"""

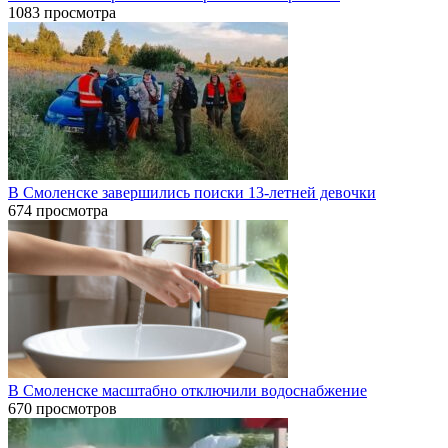
1083 просмотра
В Смоленске завершились поиски 13-летней девочки
674 просмотра
В Смоленске масштабно отключили водоснабжение
670 просмотров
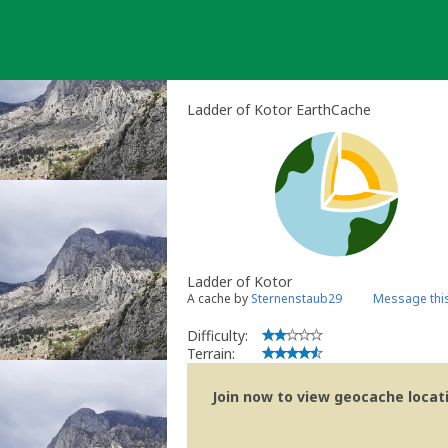
Skip
to
content
Ladder of Kotor EarthCache
Ladder of Kotor
A cache by
Sternenstaub29
Message thi
Difficulty:
Terrain:
Join now to view geocache locatio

"""

◆ ASSIGNMENT ◆
Check each line of the entries above for the string "Kotor", and return those that contain it.

◆ RESPONSE TO THE TASK ◆
Ladder of Kotor EarthCache
Ladder of Kotor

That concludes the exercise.